Diversification within economies plays a key role in how The Bahamas and other Caribbean countries will survive in the future. Industries like tourism along with other service sectors (banking, insurance, etc.), have always provided jobs to Bahamians and as a result, play a crucial role keeping the domestic economy functioning. However, we have seen that unprecedented disasters, even the ones we can prepare for, have always had an impact on the service sector, particularly tourism. Before COVID-19, natural disasters such as hurricanes have wiped out millions of dollars in revenue and in some instances, completely halted operations. In Grand Bahama, the bulk of its fragile economic state is due to the closure of major hotels on the island from the passage of major hurricanes. Notwithstanding that the tourism industry is very competitive and due to high labor costs in The Bahamas (comparatively), investors are now looking for the best deals on labor, consumables and utilities. In addition, cruise ship visitors have increased in numbers due to cheaper vacation packages. These visitors will tend to spend less than stop-over visitors. Notwithstanding a near $1 billion expenditure loss from reduced visitors as a result of COVID-19, decades have passed and no government has successfully implemented a plan to build a resilient economy for The Bahamas. Justin Ram, director of economics at the Caribbean Development Bank (CDB), urged that “Leaders must invest in a diversified future to reduce our overall vulnerabilities.” Unfortunately, the concept of ‘box tourism’ will no longer be sustainable. A plan should include steps towards a sustainable tourism sector with the expansion of Bahamian owned boutique hotels, ecotourism activities on the Family Islands and a service led industry that allows for human resources to be exported rather than imported. This pandemic should warn leaders that the reliance on tourism is simply not sustainable and that while improving the industry is beneficial, looking outside to more innovative sectors would be better to build on for future economic and social development.
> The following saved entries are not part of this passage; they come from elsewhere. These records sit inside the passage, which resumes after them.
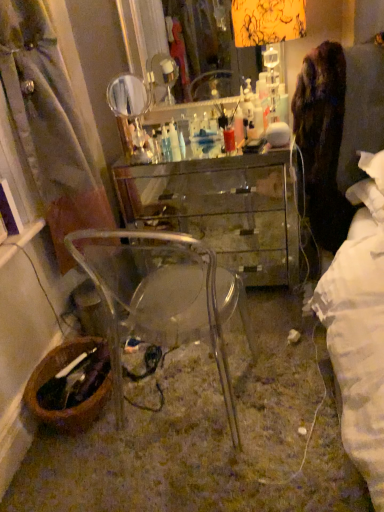 Question: Can you confirm if brown woven picnic basket at lower left is wider than transparent glass desk at center?

Choices:
 (A) yes
 (B) no

Answer: (B)

Question: Is brown woven picnic basket at lower left taller than transparent glass desk at center?

Choices:
 (A) no
 (B) yes

Answer: (A)

Question: Does brown woven picnic basket at lower left have a larger size compared to transparent glass desk at center?

Choices:
 (A) yes
 (B) no

Answer: (B)

Question: From the image's perspective, is brown woven picnic basket at lower left below transparent glass desk at center?

Choices:
 (A) yes
 (B) no

Answer: (A)

Question: Considering the relative positions of brown woven picnic basket at lower left and transparent glass desk at center in the image provided, is brown woven picnic basket at lower left in front of transparent glass desk at center?

Choices:
 (A) yes
 (B) no

Answer: (A)

Question: Would you say transparent glass desk at center is part of brown woven picnic basket at lower left's contents?

Choices:
 (A) yes
 (B) no

Answer: (B)

Question: Does transparent glass desk at center appear on the right side of transparent plastic chair at lower center?

Choices:
 (A) no
 (B) yes

Answer: (B)

Question: Is transparent glass desk at center facing towards transparent plastic chair at lower center?

Choices:
 (A) no
 (B) yes

Answer: (B)

Question: From a real-world perspective, is transparent glass desk at center located beneath transparent plastic chair at lower center?

Choices:
 (A) no
 (B) yes

Answer: (B)

Question: Is transparent plastic chair at lower center at the back of transparent glass desk at center?

Choices:
 (A) yes
 (B) no

Answer: (B)

Question: Considering the relative positions of transparent glass desk at center and transparent plastic chair at lower center in the image provided, is transparent glass desk at center in front of transparent plastic chair at lower center?

Choices:
 (A) no
 (B) yes

Answer: (A)

Question: Is transparent glass desk at center shorter than transparent plastic chair at lower center?

Choices:
 (A) yes
 (B) no

Answer: (A)

Question: Considering the relative sizes of transparent plastic chair at lower center and transparent glass desk at center in the image provided, is transparent plastic chair at lower center wider than transparent glass desk at center?

Choices:
 (A) no
 (B) yes

Answer: (B) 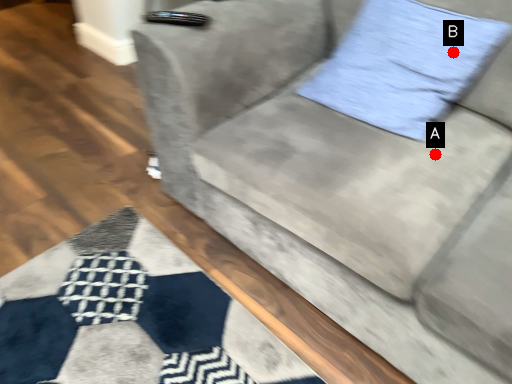 Question: Two points are circled on the image, labeled by A and B beside each circle. Which point appears farthest from the camera in this image?

Choices:
 (A) A is further
 (B) B is further

Answer: (B) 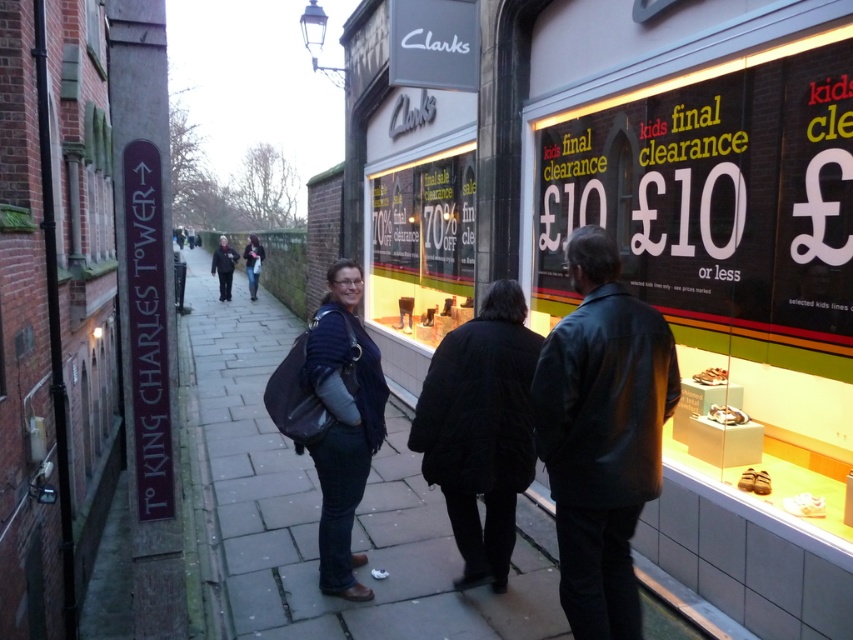 Can you confirm if paved stone sidewalk at center is positioned to the right of dark blue denim jacket at center?

No, paved stone sidewalk at center is not to the right of dark blue denim jacket at center.

Who is higher up, paved stone sidewalk at center or dark blue denim jacket at center?

dark blue denim jacket at center

Where is `paved stone sidewalk at center`? This screenshot has width=853, height=640. paved stone sidewalk at center is located at coordinates (318, 509).

Does leather jacket at center have a greater width compared to clear glass display at center?

No, leather jacket at center is not wider than clear glass display at center.

Which is below, leather jacket at center or clear glass display at center?

leather jacket at center is lower down.

Between point (538, 451) and point (457, 202), which one is positioned behind?

The point (457, 202) is more distant.

Locate an element on the screen. This screenshot has height=640, width=853. leather jacket at center is located at coordinates (601, 433).

Does paved stone sidewalk at center appear under dark blue jacket at center?

Correct, paved stone sidewalk at center is located below dark blue jacket at center.

Who is higher up, paved stone sidewalk at center or dark blue jacket at center?

dark blue jacket at center is above.

Does point (219, 609) come closer to viewer compared to point (254, 253)?

That is True.

At what (x,y) coordinates should I click in order to perform the action: click on paved stone sidewalk at center. Please return your answer as a coordinate pair (x, y). This screenshot has width=853, height=640. Looking at the image, I should click on (318, 509). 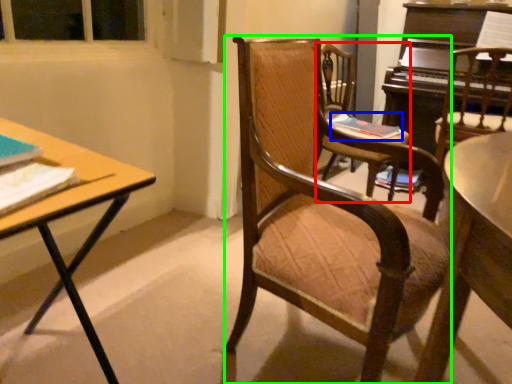 Question: Estimate the real-world distances between objects in this image. Which object is closer to chair (highlighted by a red box), book (highlighted by a blue box) or chair (highlighted by a green box)?

Choices:
 (A) book
 (B) chair

Answer: (A) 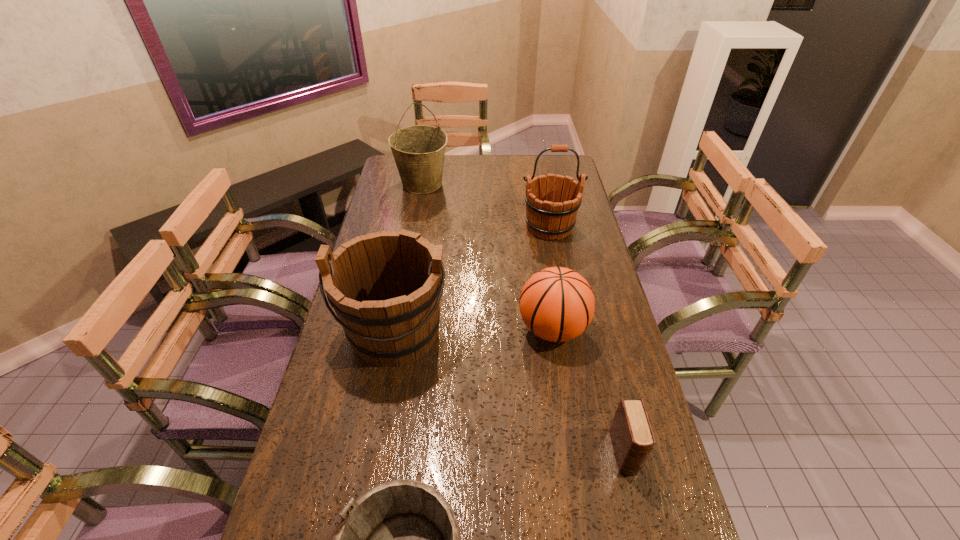 Locate an element on the screen. The height and width of the screenshot is (540, 960). the farthest object is located at coordinates (419, 150).

Where is `the second farthest wine bucket`? Image resolution: width=960 pixels, height=540 pixels. the second farthest wine bucket is located at coordinates (546, 216).

Image resolution: width=960 pixels, height=540 pixels. Identify the location of the second farthest object. (546, 216).

At what (x,y) coordinates should I click in order to perform the action: click on the second nearest wine bucket. Please return your answer as a coordinate pair (x, y). Looking at the image, I should click on (385, 287).

The image size is (960, 540). I want to click on the third shortest object, so click(x=557, y=304).

Where is `the second nearest object`? Image resolution: width=960 pixels, height=540 pixels. the second nearest object is located at coordinates (632, 437).

Locate an element on the screen. Image resolution: width=960 pixels, height=540 pixels. vacant space located 0.400m on the right of the farthest object is located at coordinates click(x=544, y=184).

Identify the location of free region located 0.180m on the left of the third nearest wine bucket. (471, 227).

Find the location of a particular element. This screenshot has width=960, height=540. blank area located 0.380m on the side of the second nearest wine bucket with the handle for carrying is located at coordinates (360, 532).

You are a GUI agent. You are given a task and a screenshot of the screen. Output one action in this format:
    pyautogui.click(x=<x>, y=<y>)
    Task: Click on the vacant space located 0.150m on the front of the third shortest object
    The height and width of the screenshot is (540, 960).
    Given the screenshot: What is the action you would take?
    pyautogui.click(x=564, y=407) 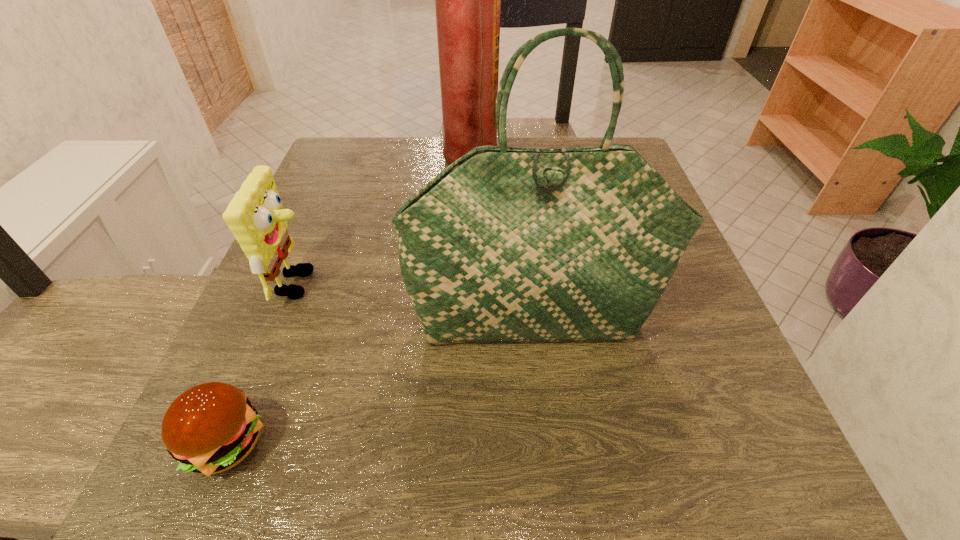 This screenshot has width=960, height=540. In order to click on the farthest object in this screenshot , I will do point(467,0).

You are a GUI agent. You are given a task and a screenshot of the screen. Output one action in this format:
    pyautogui.click(x=<x>, y=<y>)
    Task: Click on the tote bag
    Image resolution: width=960 pixels, height=540 pixels.
    Given the screenshot: What is the action you would take?
    pyautogui.click(x=506, y=245)

Where is `the third tallest object`? The image size is (960, 540). the third tallest object is located at coordinates (255, 215).

Where is `the shortest object`? The image size is (960, 540). the shortest object is located at coordinates (210, 428).

You are a GUI agent. You are given a task and a screenshot of the screen. Output one action in this format:
    pyautogui.click(x=<x>, y=<y>)
    Task: Click on the hamburger
    Image resolution: width=960 pixels, height=540 pixels.
    Given the screenshot: What is the action you would take?
    pyautogui.click(x=210, y=428)

Find the location of a particular element. vacant space situated on the side of the farthest object with the label is located at coordinates (610, 162).

Where is `free space located on the front of the tote bag`? The width and height of the screenshot is (960, 540). free space located on the front of the tote bag is located at coordinates (545, 419).

This screenshot has width=960, height=540. Identify the location of vacant space situated on the face of the sponge. (461, 284).

I want to click on blank area located on the back of the nearest object, so click(x=280, y=313).

Find the location of a particular element. The image size is (960, 540). object that is positioned at the far edge is located at coordinates (467, 0). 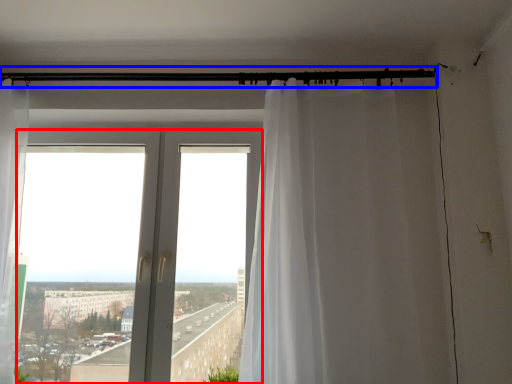 Question: Which object appears farthest to the camera in this image, window (highlighted by a red box) or beam (highlighted by a blue box)?

Choices:
 (A) window
 (B) beam

Answer: (B) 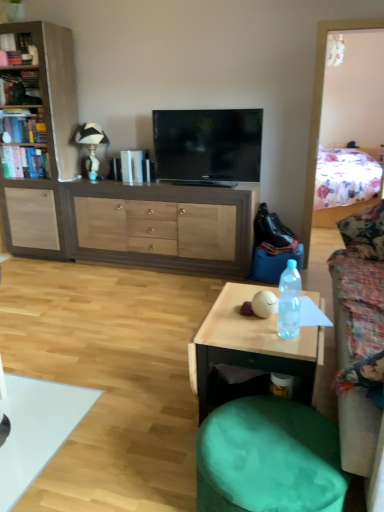 Find the location of a particular element. Image resolution: width=384 pixels, height=512 pixels. vacant space situated on the left part of clear plastic bottle at center is located at coordinates (249, 330). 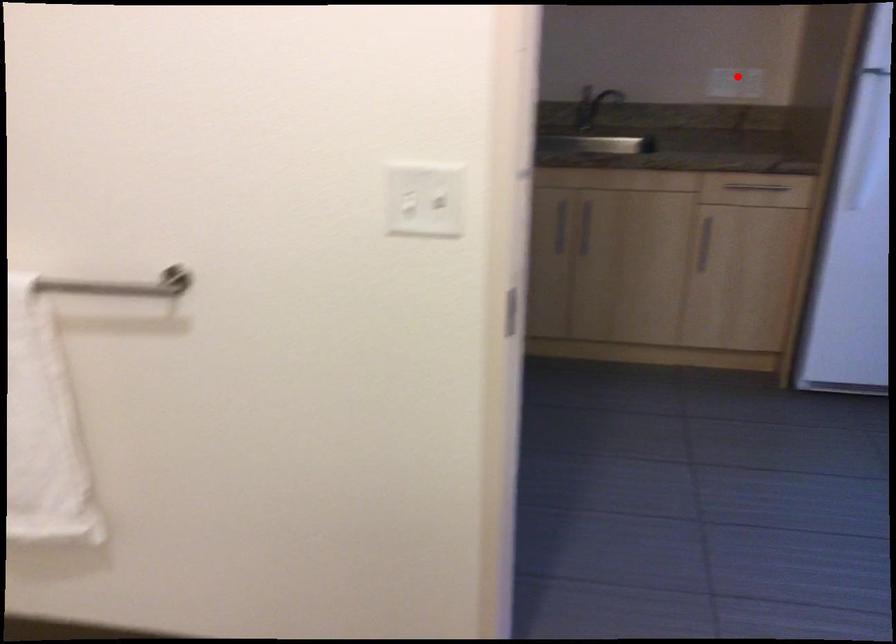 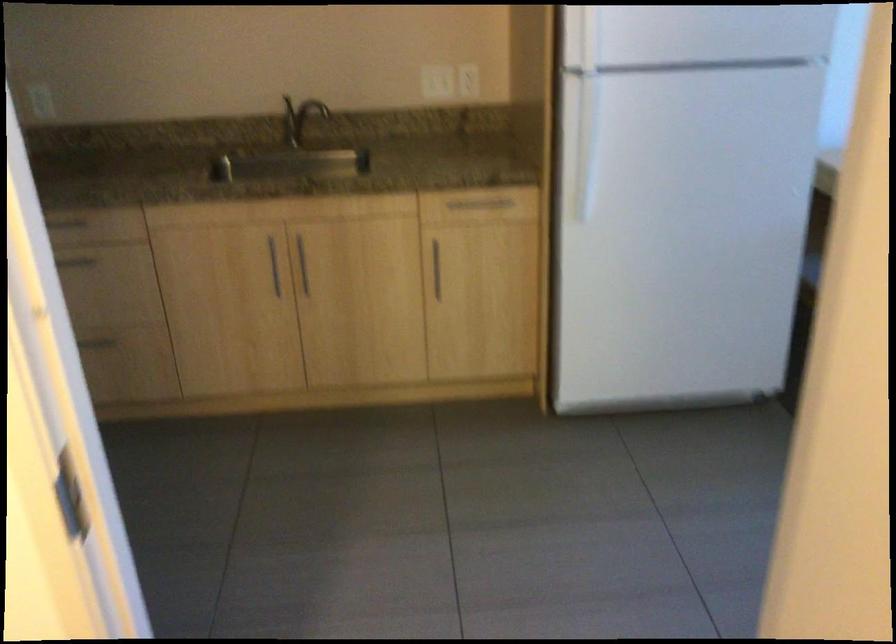 Locate, in the second image, the point that corresponds to the highlighted location in the first image.

(468, 80)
The government has provided a measured plan for reopening the economy; reopening the boarders and restarting tourism will be the final stage. They mentioned that they are currently working with industry and regional partners to ensure “a strong rebound that will meet global health standards and protocols”. These discussions should go beyond restarting but look to diversifying the economy in the event of unexpected events such as at COVID-19. This pandemic should heighten the need for The Bahamas and other Caribbean countries to be leaders in renewable energies, agriculture and tech industries. If not, more disasters will come and we will have to continue depending largely on tourism for economic recovery.